**TASK OBJECTIVE**
In your copy, each record should read exactly as it does below, and no pictures should be present.

Document structure recognition data
★ ★ ★ ★

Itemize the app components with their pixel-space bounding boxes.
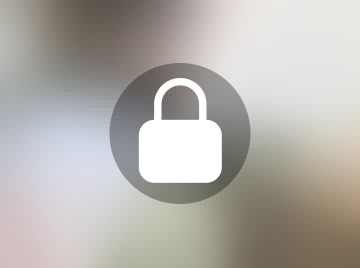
button[interactable]: Content locked [0,0,360,268]
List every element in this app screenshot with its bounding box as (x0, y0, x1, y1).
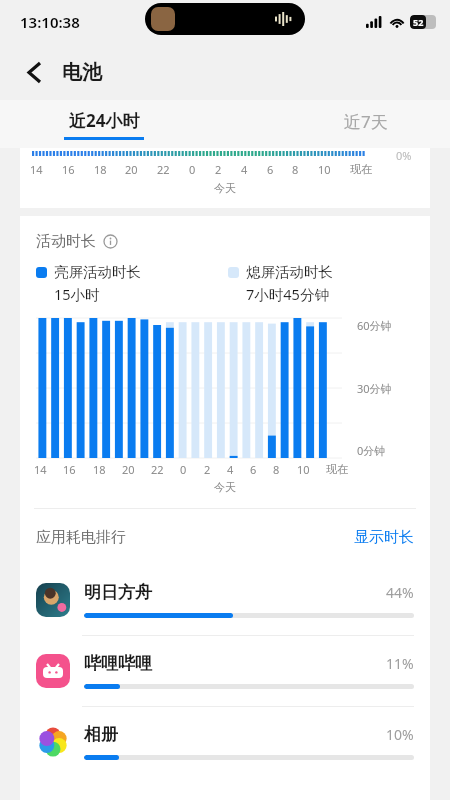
button[interactable]: 哔哩哔哩 (20, 636, 430, 706)
button[interactable]: Back (16, 54, 52, 90)
staticText: 16 (63, 462, 76, 477)
staticText: 10 (297, 462, 310, 477)
button[interactable]: 近7天 (344, 110, 388, 133)
staticText: 20 (125, 162, 138, 177)
button[interactable]: 显示时长 (354, 528, 414, 547)
staticText: 52 (413, 16, 424, 28)
staticText: 今天 (214, 181, 236, 195)
staticText: 亮屏活动时长 (54, 263, 141, 281)
staticText: 18 (93, 462, 106, 477)
button[interactable]: 近24小时 (64, 109, 144, 140)
staticText: 7小时45分钟 (246, 284, 329, 304)
staticText: 10 (318, 162, 331, 177)
staticText: 近24小时 (69, 109, 140, 132)
staticText: 30分钟 (357, 381, 392, 396)
staticText: 电池 (62, 60, 102, 85)
staticText: 16 (62, 162, 75, 177)
button[interactable]: 相册 (20, 707, 430, 777)
staticText: 2 (204, 462, 211, 477)
button[interactable]: Info (103, 234, 118, 249)
staticText: 15小时 (54, 284, 100, 304)
staticText: 明日方舟 (84, 582, 152, 603)
staticText: 熄屏活动时长 (246, 263, 333, 281)
staticText: 现在 (326, 462, 348, 476)
staticText: 8 (273, 462, 280, 477)
staticText: 18 (94, 162, 107, 177)
staticText: 应用耗电排行 (36, 528, 126, 547)
staticText: 14 (30, 162, 43, 177)
staticText: 4 (227, 462, 234, 477)
button[interactable]: 明日方舟 (20, 565, 430, 635)
staticText: 14 (34, 462, 47, 477)
staticText: 0 (189, 162, 196, 177)
staticText: 60分钟 (357, 318, 392, 333)
staticText: 现在 (350, 162, 372, 176)
staticText: 相册 (84, 724, 118, 745)
staticText: 6 (267, 162, 274, 177)
staticText: 6 (250, 462, 257, 477)
staticText: 活动时长 (36, 232, 96, 251)
staticText: 20 (122, 462, 135, 477)
staticText: 10% (386, 725, 414, 744)
staticText: 44% (386, 583, 414, 602)
staticText: 22 (157, 162, 170, 177)
staticText: 11% (386, 654, 414, 673)
staticText: 0 (180, 462, 187, 477)
staticText: 0% (396, 148, 412, 163)
staticText: 4 (241, 162, 248, 177)
staticText: 0分钟 (357, 443, 386, 458)
staticText: 13:10:38 (20, 12, 80, 32)
staticText: 8 (292, 162, 299, 177)
staticText: 今天 (214, 480, 236, 494)
staticText: 22 (151, 462, 164, 477)
staticText: 2 (215, 162, 222, 177)
staticText: 哔哩哔哩 (84, 653, 152, 674)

★ ★ ★ ★

**ANSWER TO THIS EXERCISE**
Itemize the app components with their pixel-space bounding boxes.
button[interactable]: Content locked [0,0,360,268]
List every element in this app screenshot with its bounding box as (x0, y0, x1, y1).
button[interactable]: 哔哩哔哩 (20, 636, 430, 706)
button[interactable]: Back (16, 54, 52, 90)
staticText: 16 (63, 462, 76, 477)
staticText: 10 (297, 462, 310, 477)
button[interactable]: 近7天 (344, 110, 388, 133)
staticText: 20 (125, 162, 138, 177)
button[interactable]: 显示时长 (354, 528, 414, 547)
staticText: 52 (413, 16, 424, 28)
staticText: 今天 (214, 181, 236, 195)
staticText: 亮屏活动时长 (54, 263, 141, 281)
staticText: 18 (93, 462, 106, 477)
button[interactable]: 近24小时 (64, 109, 144, 140)
staticText: 7小时45分钟 (246, 284, 329, 304)
staticText: 10 (318, 162, 331, 177)
staticText: 近24小时 (69, 109, 140, 132)
staticText: 30分钟 (357, 381, 392, 396)
staticText: 电池 (62, 60, 102, 85)
staticText: 16 (62, 162, 75, 177)
button[interactable]: 相册 (20, 707, 430, 777)
staticText: 2 (204, 462, 211, 477)
button[interactable]: Info (103, 234, 118, 249)
staticText: 15小时 (54, 284, 100, 304)
staticText: 明日方舟 (84, 582, 152, 603)
staticText: 熄屏活动时长 (246, 263, 333, 281)
staticText: 现在 (326, 462, 348, 476)
staticText: 8 (273, 462, 280, 477)
staticText: 18 (94, 162, 107, 177)
staticText: 应用耗电排行 (36, 528, 126, 547)
staticText: 14 (30, 162, 43, 177)
staticText: 4 (227, 462, 234, 477)
button[interactable]: 明日方舟 (20, 565, 430, 635)
staticText: 14 (34, 462, 47, 477)
staticText: 0 (189, 162, 196, 177)
staticText: 60分钟 (357, 318, 392, 333)
staticText: 现在 (350, 162, 372, 176)
staticText: 相册 (84, 724, 118, 745)
staticText: 6 (267, 162, 274, 177)
staticText: 6 (250, 462, 257, 477)
staticText: 活动时长 (36, 232, 96, 251)
staticText: 20 (122, 462, 135, 477)
staticText: 10% (386, 725, 414, 744)
staticText: 44% (386, 583, 414, 602)
staticText: 22 (157, 162, 170, 177)
staticText: 11% (386, 654, 414, 673)
staticText: 0 (180, 462, 187, 477)
staticText: 0% (396, 148, 412, 163)
staticText: 4 (241, 162, 248, 177)
staticText: 0分钟 (357, 443, 386, 458)
staticText: 13:10:38 (20, 12, 80, 32)
staticText: 8 (292, 162, 299, 177)
staticText: 今天 (214, 480, 236, 494)
staticText: 22 (151, 462, 164, 477)
staticText: 2 (215, 162, 222, 177)
staticText: 哔哩哔哩 (84, 653, 152, 674)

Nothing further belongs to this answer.